Some time later God tested Abraham. He said to him, “Abraham!”

“Here I am,” he replied.

Then God said, “Take your son, your only son, whom you love—Isaac—and go to the region of Moriah. Sacrifice him there as a burnt offering on a mountain I will show you.”

Early the next morning Abraham got up and loaded his donkey. He took with him two of his servants and his son Isaac. When he had cut enough wood for the burnt offering, he set out for the place God had told him about. On the third day Abraham looked up and saw the place in the distance. He said to his servants, “Stay here with the donkey while I and the boy go over there. We will WORSHIP and then we will come back to you.”

Yikes.

Notice that this story where the word worship first appears in Scripture has nothing to do with music. No singing. No dancing. No shouts of praise. No worship leader. No guitar. No keyboard. No full choir and orchestra with beautiful, scenic videos encouraging us to lift our hands in adoration to the Lord. No sanctuary filled with people. No CDs for sale out in the lobby. No autograph sessions following the service where the common folk get to meet the worship-leading celebrities.

Just one man who is learning to listen to His God, and then doing his very best to act in obedience on what he believes he has heard.

In this case, what Abraham hears from God is something he doesn’t want to hear. Ever.

“Go to the mountain-top, Abraham, and give back to me (in worship) the most precious gift I’ve ever given you.”

The Hebrew word here for worship is shachah. It actually means to go low or prostrate ones’ self in homage or loyalty to God, to bow down, or to fall down flat on your face.

Hmm. Maybe that’s why Psalm 96 says it this way?

Bring gifts and celebrate,
Bow before the beauty of God,
Then to your knees—everyone worship!

Gosh.

Just think if you and I went to church this coming Sunday and truly worshipped. No music. No shouting. No band. No high praises. Just a bunch of God-seekers lying on the floor, offering back to our Heavenly King our brightest and best, our cherished lives. Bringing our best gifts, bowing before His sovereign beauty, falling to our knees and finally…shachah.

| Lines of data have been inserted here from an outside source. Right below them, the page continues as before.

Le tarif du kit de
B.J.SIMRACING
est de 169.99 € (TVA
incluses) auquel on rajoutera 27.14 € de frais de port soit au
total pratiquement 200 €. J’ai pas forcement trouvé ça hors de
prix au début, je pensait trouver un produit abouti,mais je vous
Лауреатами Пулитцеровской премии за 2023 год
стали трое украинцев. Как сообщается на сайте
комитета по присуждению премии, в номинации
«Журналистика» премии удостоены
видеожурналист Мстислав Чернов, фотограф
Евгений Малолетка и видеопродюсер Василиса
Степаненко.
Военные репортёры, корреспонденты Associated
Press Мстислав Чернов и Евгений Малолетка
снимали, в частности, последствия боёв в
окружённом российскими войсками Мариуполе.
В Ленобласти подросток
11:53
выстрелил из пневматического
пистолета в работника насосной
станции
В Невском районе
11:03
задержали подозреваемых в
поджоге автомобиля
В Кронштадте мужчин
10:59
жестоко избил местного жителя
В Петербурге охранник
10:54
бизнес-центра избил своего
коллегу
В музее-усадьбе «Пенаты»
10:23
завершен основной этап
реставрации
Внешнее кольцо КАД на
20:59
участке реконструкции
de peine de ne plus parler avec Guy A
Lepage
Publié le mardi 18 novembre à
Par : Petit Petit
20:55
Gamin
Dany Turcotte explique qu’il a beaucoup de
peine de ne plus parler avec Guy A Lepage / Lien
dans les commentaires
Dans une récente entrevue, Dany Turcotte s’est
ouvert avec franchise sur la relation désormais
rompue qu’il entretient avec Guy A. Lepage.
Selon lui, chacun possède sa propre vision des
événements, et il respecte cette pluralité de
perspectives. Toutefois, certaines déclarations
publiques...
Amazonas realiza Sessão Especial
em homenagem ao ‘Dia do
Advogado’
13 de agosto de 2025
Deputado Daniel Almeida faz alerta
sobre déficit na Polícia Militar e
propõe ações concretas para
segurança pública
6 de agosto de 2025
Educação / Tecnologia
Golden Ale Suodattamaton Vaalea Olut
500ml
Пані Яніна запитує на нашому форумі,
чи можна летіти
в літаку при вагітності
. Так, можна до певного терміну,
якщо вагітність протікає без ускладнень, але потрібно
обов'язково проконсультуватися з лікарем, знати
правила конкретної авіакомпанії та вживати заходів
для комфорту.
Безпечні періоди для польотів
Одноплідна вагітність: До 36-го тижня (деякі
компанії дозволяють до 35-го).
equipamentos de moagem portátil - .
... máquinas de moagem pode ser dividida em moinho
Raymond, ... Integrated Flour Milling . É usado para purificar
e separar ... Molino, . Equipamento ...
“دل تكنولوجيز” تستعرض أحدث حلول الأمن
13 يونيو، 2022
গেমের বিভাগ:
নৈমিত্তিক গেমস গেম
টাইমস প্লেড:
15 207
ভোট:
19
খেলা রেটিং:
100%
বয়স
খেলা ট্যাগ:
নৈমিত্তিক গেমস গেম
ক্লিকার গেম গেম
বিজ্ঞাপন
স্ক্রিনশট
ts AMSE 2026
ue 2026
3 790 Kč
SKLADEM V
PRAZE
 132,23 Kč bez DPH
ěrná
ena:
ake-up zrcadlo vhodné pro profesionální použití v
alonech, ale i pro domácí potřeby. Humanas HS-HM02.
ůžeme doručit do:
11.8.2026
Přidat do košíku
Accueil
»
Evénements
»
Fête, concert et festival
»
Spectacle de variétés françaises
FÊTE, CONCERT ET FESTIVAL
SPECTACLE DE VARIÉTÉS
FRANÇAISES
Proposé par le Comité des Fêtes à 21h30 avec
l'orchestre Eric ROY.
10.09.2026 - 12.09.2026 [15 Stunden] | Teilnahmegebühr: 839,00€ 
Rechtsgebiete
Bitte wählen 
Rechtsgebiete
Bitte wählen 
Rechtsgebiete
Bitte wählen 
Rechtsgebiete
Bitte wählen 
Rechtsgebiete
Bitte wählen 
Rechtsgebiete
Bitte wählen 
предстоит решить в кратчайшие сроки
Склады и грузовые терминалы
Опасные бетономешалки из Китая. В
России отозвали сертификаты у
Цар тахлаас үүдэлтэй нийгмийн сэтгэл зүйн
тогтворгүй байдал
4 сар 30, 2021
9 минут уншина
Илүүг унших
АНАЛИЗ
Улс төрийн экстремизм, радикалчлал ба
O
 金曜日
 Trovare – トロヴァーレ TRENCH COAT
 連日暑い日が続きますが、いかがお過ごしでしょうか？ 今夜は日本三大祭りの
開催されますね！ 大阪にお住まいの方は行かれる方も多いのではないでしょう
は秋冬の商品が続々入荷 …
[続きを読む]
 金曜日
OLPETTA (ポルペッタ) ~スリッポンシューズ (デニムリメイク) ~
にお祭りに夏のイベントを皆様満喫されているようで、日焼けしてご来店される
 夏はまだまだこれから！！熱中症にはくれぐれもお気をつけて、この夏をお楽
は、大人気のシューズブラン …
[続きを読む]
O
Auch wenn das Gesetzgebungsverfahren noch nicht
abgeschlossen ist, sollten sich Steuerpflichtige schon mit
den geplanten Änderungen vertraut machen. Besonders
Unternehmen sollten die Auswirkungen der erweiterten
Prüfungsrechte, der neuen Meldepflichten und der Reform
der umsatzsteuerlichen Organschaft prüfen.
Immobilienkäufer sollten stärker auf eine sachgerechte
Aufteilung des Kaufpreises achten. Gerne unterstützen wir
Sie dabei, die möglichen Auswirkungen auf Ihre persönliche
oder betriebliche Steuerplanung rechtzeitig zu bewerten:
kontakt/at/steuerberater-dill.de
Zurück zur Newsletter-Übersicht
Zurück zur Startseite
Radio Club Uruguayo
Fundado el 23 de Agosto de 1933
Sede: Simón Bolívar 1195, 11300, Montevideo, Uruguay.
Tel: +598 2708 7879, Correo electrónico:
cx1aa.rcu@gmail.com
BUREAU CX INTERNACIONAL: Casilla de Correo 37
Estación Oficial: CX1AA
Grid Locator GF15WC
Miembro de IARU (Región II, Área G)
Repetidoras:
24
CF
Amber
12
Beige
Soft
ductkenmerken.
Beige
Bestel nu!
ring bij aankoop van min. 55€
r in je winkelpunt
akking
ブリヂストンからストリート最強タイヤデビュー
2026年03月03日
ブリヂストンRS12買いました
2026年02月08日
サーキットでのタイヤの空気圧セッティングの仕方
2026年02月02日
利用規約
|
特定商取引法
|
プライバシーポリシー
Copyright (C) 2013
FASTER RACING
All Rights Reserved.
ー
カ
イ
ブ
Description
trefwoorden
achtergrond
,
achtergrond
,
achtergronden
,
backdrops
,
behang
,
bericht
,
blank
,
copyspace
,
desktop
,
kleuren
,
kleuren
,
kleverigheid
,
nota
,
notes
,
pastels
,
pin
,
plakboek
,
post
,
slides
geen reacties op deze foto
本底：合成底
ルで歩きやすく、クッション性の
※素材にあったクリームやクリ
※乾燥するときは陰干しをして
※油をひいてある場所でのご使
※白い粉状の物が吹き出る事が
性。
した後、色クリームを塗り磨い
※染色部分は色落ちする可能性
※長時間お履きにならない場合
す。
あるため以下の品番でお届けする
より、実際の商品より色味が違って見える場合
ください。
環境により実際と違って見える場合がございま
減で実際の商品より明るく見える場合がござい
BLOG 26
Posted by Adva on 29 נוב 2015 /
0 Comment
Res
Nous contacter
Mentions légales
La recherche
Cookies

On our faces, like Abraham, waiting for God to receive our humble obedience just as He did Abraham’s so many centuries ago.

Anybody wanna go to worship with me today?

Nah, you can leave your guitar and sheet music at home this time. Just bring your lives, ready and willing to lay them down in obedience to the Most High God.

My prayer: Father God, I ask You to forgive me for taking this biblical word worship (shachah) and reducing it to simply singing a few songs to You in church settings. I’m afraid that I’ve sold the word way short in my life. Holy Spirit, like Father Abraham, teach me Your ways of worship, where lying prostrate before You, offering You my best and brightest, become my way of worshipping You in Spirit and in Truth. For Your Name’s sake. Amen.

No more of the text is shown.